In the spotlight: forecast for dynamic panel data and counterfactuals
The new forecast command in Stata 13 allows us to use estimates from models with time-varying components. The command transcends the time-series domain and allows us to compute forecasts in all models that take time-series operators in Stata. For instance, we can use it to compute forecasts after reg3 or after panel-data estimation. In the [TS] Time-Series Reference Manual, there is an example using reg3. I will illustrate an example using dynamic panel-data models.
I have data for 100 individuals from 2003 to 2010 for country A. I will explore how an increase of 10% in its minimum wage for the entire sample period would have affected people's income and their employment probability, a counterfactual. There are two underlying assumptions: first, that an increase in minimum wage will increase individual income for people who earn the minimum wage and for those whose remuneration, contractually, is a multiple of the minimum; and second, that, at the same time, an increase in minimum wage will decrease the probability of employment. We would like to see which of these effects dominates once we increase the minimum wage.
I will estimate three models. The first one models the probability of employment conditional on the current minimum wage (mwage), if GDP is below its potential (belowgdp), the individual's years of schooling (education), whether the individual belongs to a union (union), the individual's gender (gender), whether the individual is married (married), and the interaction between marital status and gender (married#gender). The second one models wages conditional on wages from the previous period, the current level of the minimum wage, the years of schooling of the individual, age, and the interaction between married and gender.
The third model reflects the fact that the minimum wage is fixed every year in negotiations between the government and the union representatives. Thus, the minimum wage is explained mostly by the minimum wage from last period and by unobservable idiosyncratic shocks.

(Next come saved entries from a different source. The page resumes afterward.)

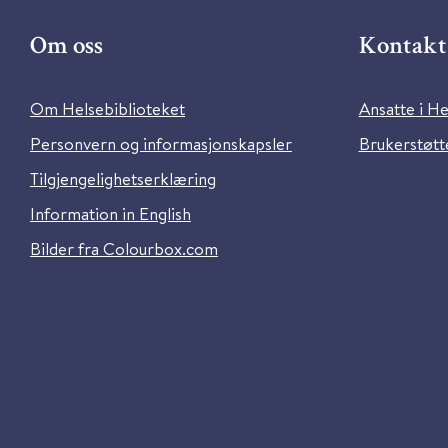
Om oss
Kontakt 
Om Helsebiblioteket
Ansatte i He
Personvern og informasjonskapsler
Brukerstøtte
Tilgjengelighetserklæring
Information in English
Bilder fra Colourbox.com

Below, I fit the aforementioned models and store the results:
. xtabond wage education mwage age . estimates store wage . xtprobit employed married#gender gender married belowgdp education union mwage, pa . estimates store employed . xtabond mwage . estimates store mwage
I will now use these estimates to create two forecasts—one with the current data and the other where the only variable that changes is the wage (by 10% every period).
I call this forecast wages and use the forecast create command. I then tell forecast that I want to add the results from the three estimates above by using the forecast estimates command as follows:
. forecast create wages, replace . forecast estimates wage . forecast estimates employed . forecast estimates mwage
I now solve the forecast for the three endogenous variables in our model by using the forecast solve command. This generates three new variables, f_employed, f_wage, and f_mwage, where the f_ prefix is the forecast default name for the generated forecasts.
. forecast solve, begin(2008)
|Computing dynamic forecasts for model wages.|
|Starting period: 2008 Ending period: 2010 Number of panels: 100 Forecast prefix: f_ (output omitted)|
Now, I construct the counterfactual scenario where the 10% minimum-wage increase occurred, and I use the prefix new_ to distinguish the result from the previous case. As before, I do this by using forecast solve and forecast adjust for my counterfactual.
. forecast adjust mwage = mwage*1.1 Endogenous variable mwage now has 1 adjustment. . forecast solve, begin(2008) prefix(new_)
|Computing dynamic forecasts for model wages.|
|Starting period: 2008 Ending period: 2010 Number of panels: 100 Forecast prefix: new_|
If we look at the average values in both scenarios, we see the following:
. mean f_wage new_wage f_employed new_employed Mean estimation Number of obs = 800
|Mean Std. Err. [95% Conf. Interval]|
|f_wage||90663.82 1501.7 87716.07 93611.56|
|new_wage||90973.68 1512.479 88004.78 93942.58|
|f_employed||.932823 .0080659 .9169902 .9486557|
|new_employed||.9184451 .0084635 .9018318 .9350584|
Thus, wages increase by about 300 units of the currency of country A, and there is a decrease in the probability of being employed of more than 1 percentage point on average. Therefore, in this case, the effect on employment seems more substantial than the increase of income.
Of course, this is a hypothetical research exercise, but it helps to illustrate that you can use forecast beyond the time-series spectrum and to construct counterfactual exercises.